Correlating SC Social Studies Academic Standards:

Standard 3-4: The student will demonstrate an understanding of the events that led to the Civil War, the course of the War and Reconstruction, and South Carolina’s role in these events.

Indicator 3-4.5 Summarize the effects of the Civil War on the daily lives of people of different classes in South Carolina, including the lack of food, clothing, and living essentials and the continuing racial tensions.

Indicator 3-4.6 Explain how the Civil War affected South Carolina’s economy, including destruction of plantations, towns, factories, and transportation systems.

Indicator 3-4.7 Summarize the effects of Reconstruction in South Carolina, including the development of public education, racial advancements and tensions, and economic changes.

Standard 5-1: The student will demonstrate an understanding of Reconstruction and its impact on racial relations in the United States.
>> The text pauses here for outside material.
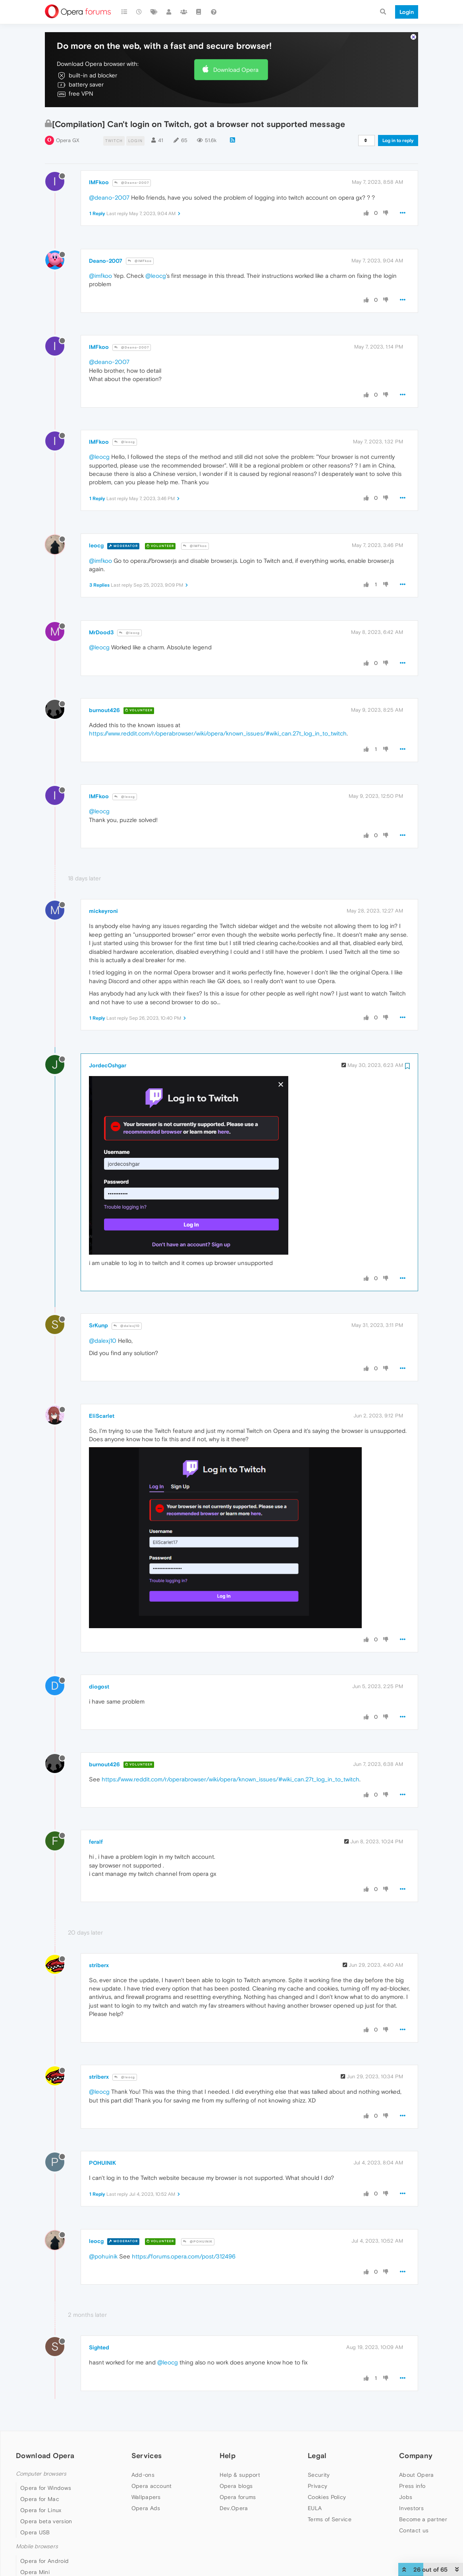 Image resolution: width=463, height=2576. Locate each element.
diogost (99, 1686)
Indicator 5-1.4 Compare the economic and social effects of Reconstruction on different   populations, including the move from farms to factories and the change from the plantation system to sharecropping.

Standard 8-4: The student will demonstrate an understanding of the impact of Reconstruction on the people and government of South Carolina.

Indicator 8-4.1 Explain the purposes of Reconstruction with attention to the economic, social, political, and geographic problems facing the South, including reconstruction of towns, factories, farms, and transportation systems; the effects of emancipation; racial tension; tension between social classes; and disagreement over voting rights.

Indicator 8-4.2 Summarize Reconstruction in South Carolina and its effects on daily life in South Carolina, including the experiences of plantation owners, small farmers, freedmen, women, and northern immigrants.

Indicator 8-4.3 Summarize the events and the process that led to the ratification of South Carolina’s constitution of 1868, including African American representation in the constitutional convention; the major provisions of the constitution; and the political and social changes that allowed African Americans, Northerners, “carpetbaggers,” and “scalawags” to play a part in South Carolina state government.